Tuesday, September 22, 2009

Alone

I knew 2009 was going to be my roughest year when in February my cousin died. Man that hurt me to my core and I have been searching for a way to get over her death ever since. Then end of May comes and bam, one of my closest male friends dies tragically in a car accident and I am sitting her asking God why, damn two people gone. So now we are coming into the home stretch of the year and I am still searching for answers to a lot of questions.

Question one, why is this pain still soo raw. Like at what point do I get over all of it and come to grips with the fact that two very important people in my life are gone.

Question two, would all of this hurt a little less if I had that special someone to talk to and be there for me during the roughest patches of my life.

Question three, is my sadness leading me down a path that I would later regret.

Confused huh, well let me enlighten you, ever since my friend died I have had the urge to reconnect with my ex. Now this is the ex that people would love me to get back with but they also know that he has some "issues" of his own. It's like with this guy we always do this, we end up reconnecting, we talk about our past indiscretions and hurts, and we talk about how we still feel about each other and then it stalls out, neither one of us makes a move. He goes back to doing his thing and I go back to doing mine. Well recently I went to go see him, and we hung out and it was mad fun, no pressure, just two friends having a good time and it made me realize that maybe this is what it is supposed to be.

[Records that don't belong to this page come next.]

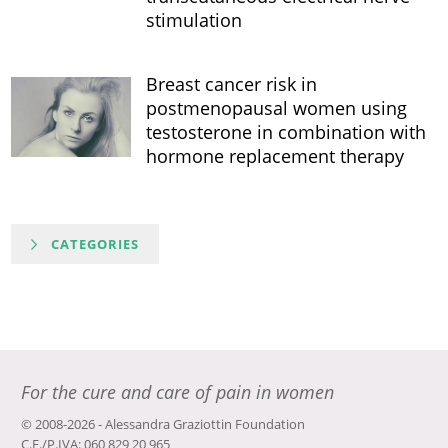
stimulation
Breast cancer risk in
postmenopausal women using
testosterone in combination with
hormone replacement therapy
CATEGORIES
For the cure and care of pain in women
© 2008-2026 - Alessandra Graziottin Foundation
C.F./P.IVA: 060 829 20 965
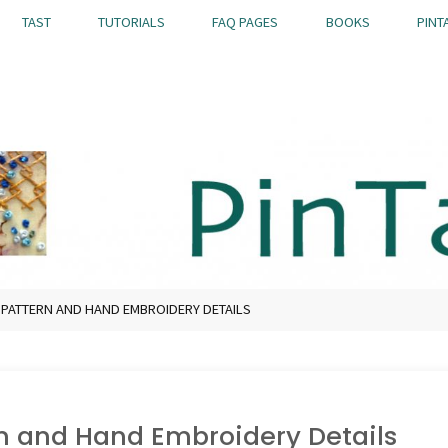
TAST
TUTORIALS
FAQ PAGES
BOOKS
PINT
7 PATTERN AND HAND EMBROIDERY DETAILS
rn and Hand Embroidery Details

We never really had a friendship, just a relationship and then our problems. It's like now we are the same. I look at him and I see me, sans the whoring but he's a guy that is to be expected. It's like we have both put up this wall and we are not letting anyone in. No matter how much we love, or care or want to be in a relationship neither one of us is willing to completely let someone else in. I have learned from this guy that you really can't take love for granted. We get involved in these seemingly immature relationships, not seeing their potential or even realizing that person you are with may be "the one", so we walk away thinking there are "plenty of fish" in the sea. Well its 8 years later and neither one of us has found that fish. Just a lot of drama and headaches. A part of me still wants him to want me, not even sure if he does, but I do know one thing, my time with him was the happiest I have ever been with a guy, and that has to count for something.

So here I am, heavy hearted, missing my cousin, missing my homey and wishing I had someone to be here through the loneliness. Until then I will settle for the occasional text, and the telephone conversations here and there, because just maybe that is what God intended in the end, a solid friendship. But in the end I can't help but feel alone.